Summary Traditional approaches for the scale up of highly detailed reservoir descriptions to the coarser scales more appropriate for reservoir simulation often rely on the use of pseudo relative permeabilities. Two of the major limitations in the use of pseudo relative permeabilities are the process dependency inherent in the resulting curves and the need for a different set of curves in each coarse scale grid block. In this paper, these limitations are illustrated and quantified through numerical simulations of viscous dominated displacements in fine scale, heterogeneous, two dimensional systems.

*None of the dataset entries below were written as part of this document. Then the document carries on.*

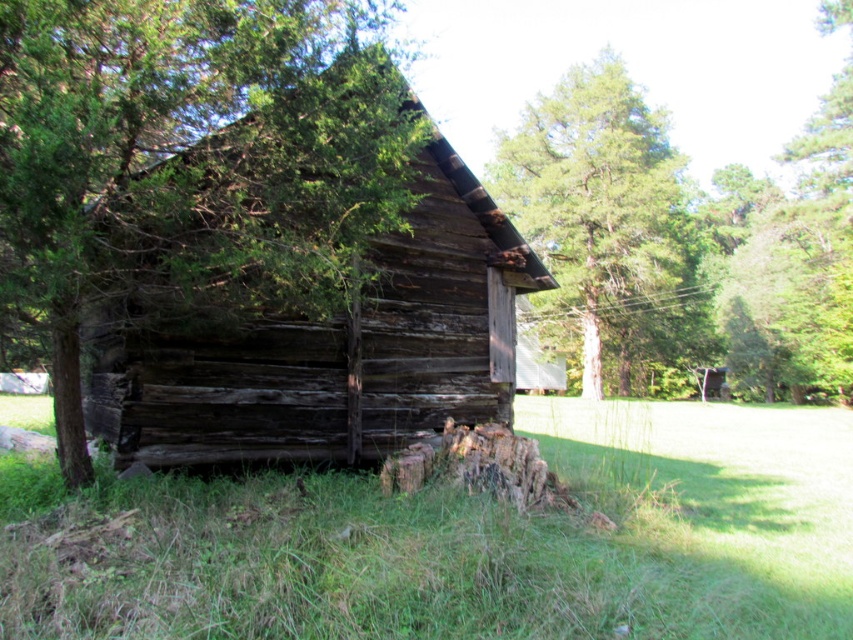 Is point (56, 129) more distant than point (567, 252)?

No, (56, 129) is in front of (567, 252).

Is green leafy tree at center taller than green rough bark tree at upper center?

No.

Is point (268, 224) less distant than point (614, 256)?

Yes, it is in front of point (614, 256).

The height and width of the screenshot is (640, 853). I want to click on green leafy tree at center, so click(x=189, y=164).

Is green grass at lower left positioned in front of green leafy tree at center?

No, it is not.

Which is more to the left, green grass at lower left or green leafy tree at center?

From the viewer's perspective, green leafy tree at center appears more on the left side.

Who is more distant from viewer, [286,532] or [270,211]?

Positioned behind is point [270,211].

I want to click on green grass at lower left, so click(x=462, y=540).

Is point (833, 436) positioned before point (532, 115)?

Yes, it is in front of point (532, 115).

Which is behind, point (418, 614) or point (553, 141)?

The point (553, 141) is behind.

Who is more distant from viewer, (405,592) or (569,200)?

Positioned behind is point (569,200).

This screenshot has height=640, width=853. Identify the location of green grass at lower left. (462, 540).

It is concluded that the functional form of traditional pseudo relative permeability descriptions is too limited to capture a wide variety of flow behavior and that an ‘extended description,’ in which the upscaled relative permeabilities depend on variables in addition to the phase saturations, is required. The additional variables we propose are higher moments of the fine scale variables, specifically the variance of saturation, the variance of pressure and the velocity-saturation covariance. It is then shown that these new variables are capable of accurately correlating upscaled relative permeabilities for a variety of displacements in a process independent manner; i.e., the extended description can account for varying inlet conditions and permeability realizations. The practical use of this methodology in an actual reservoir simulation will, however, require the derivation and solution of coarse scale evolution equations for the moments.